**WHAT THE TASK REQUIRES**:
Return the lines of the data below in which the string "Бугун" occurs.

##### SOURCE DATA #####

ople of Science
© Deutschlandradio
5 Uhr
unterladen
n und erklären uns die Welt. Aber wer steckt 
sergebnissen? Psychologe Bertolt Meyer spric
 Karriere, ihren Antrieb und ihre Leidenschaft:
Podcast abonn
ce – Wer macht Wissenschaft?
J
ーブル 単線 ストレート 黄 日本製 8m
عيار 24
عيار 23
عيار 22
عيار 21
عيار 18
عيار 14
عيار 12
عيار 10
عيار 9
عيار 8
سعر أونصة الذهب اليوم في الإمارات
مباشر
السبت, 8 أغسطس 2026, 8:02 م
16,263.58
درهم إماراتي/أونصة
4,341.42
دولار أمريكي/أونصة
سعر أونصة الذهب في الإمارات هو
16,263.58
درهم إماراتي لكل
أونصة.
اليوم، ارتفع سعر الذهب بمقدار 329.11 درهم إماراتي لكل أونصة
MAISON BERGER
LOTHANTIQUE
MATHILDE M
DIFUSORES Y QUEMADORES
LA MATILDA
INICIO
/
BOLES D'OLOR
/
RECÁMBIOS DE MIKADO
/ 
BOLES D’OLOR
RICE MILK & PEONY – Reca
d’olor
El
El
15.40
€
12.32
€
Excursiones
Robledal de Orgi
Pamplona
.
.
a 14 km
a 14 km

#####
##### SOURCE DATA #####

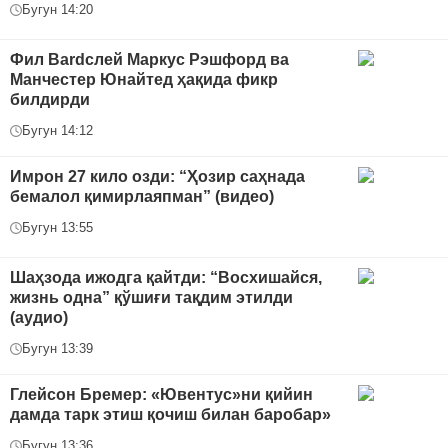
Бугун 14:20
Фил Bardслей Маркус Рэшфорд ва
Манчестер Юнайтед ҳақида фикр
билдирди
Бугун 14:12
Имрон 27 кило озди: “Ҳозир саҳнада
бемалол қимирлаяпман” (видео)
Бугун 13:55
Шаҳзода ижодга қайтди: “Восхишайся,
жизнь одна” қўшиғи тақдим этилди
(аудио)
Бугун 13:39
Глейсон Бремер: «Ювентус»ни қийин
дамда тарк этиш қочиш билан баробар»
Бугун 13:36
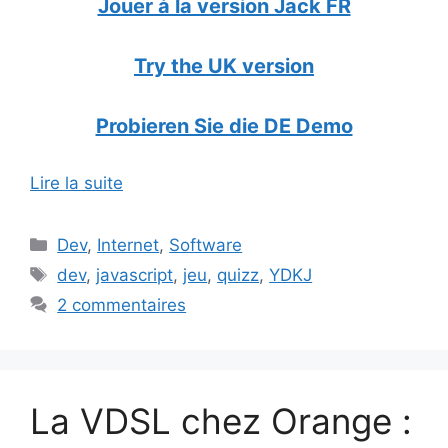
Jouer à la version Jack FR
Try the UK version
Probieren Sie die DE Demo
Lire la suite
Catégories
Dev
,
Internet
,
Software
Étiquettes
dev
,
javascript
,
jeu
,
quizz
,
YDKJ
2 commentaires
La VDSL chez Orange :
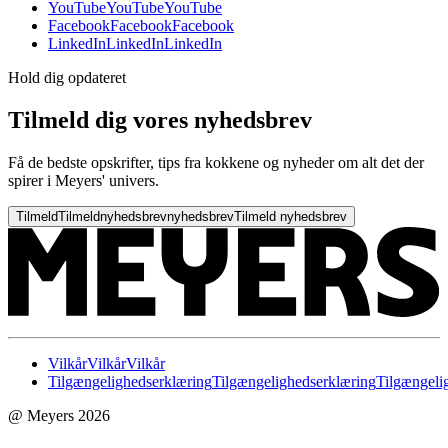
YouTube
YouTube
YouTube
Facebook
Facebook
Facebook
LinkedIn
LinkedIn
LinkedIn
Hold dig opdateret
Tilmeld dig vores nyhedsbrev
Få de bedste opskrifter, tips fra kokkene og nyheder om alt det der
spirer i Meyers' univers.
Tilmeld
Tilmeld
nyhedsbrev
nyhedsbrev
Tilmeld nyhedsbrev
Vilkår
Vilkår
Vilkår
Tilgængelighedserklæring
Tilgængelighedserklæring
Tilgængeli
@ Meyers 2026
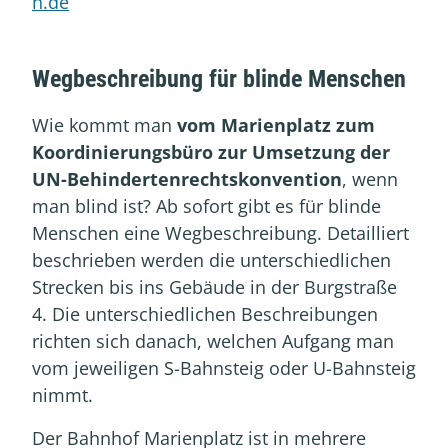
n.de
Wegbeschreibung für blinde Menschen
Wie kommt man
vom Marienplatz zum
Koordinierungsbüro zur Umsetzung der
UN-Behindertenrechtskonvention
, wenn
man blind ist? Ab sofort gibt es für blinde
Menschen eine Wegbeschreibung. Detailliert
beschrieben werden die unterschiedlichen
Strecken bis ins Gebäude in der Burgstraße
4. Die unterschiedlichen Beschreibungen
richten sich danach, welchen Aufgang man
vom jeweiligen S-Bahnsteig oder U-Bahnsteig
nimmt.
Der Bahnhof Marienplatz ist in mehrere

#####
##### SOURCE DATA #####

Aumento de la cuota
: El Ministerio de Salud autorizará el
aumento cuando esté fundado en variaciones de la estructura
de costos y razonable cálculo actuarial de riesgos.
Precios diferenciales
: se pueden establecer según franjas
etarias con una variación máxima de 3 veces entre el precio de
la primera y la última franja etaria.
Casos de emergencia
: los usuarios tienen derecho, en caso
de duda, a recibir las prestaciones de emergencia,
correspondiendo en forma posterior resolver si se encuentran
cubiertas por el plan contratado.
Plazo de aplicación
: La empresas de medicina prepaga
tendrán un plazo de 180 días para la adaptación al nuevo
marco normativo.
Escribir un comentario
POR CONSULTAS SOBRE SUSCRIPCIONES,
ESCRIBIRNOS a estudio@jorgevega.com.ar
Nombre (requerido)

#####

**TASK OUTPUT**:
Бугун 14:20
Бугун 14:12
Бугун 13:55
Бугун 13:39
Бугун 13:36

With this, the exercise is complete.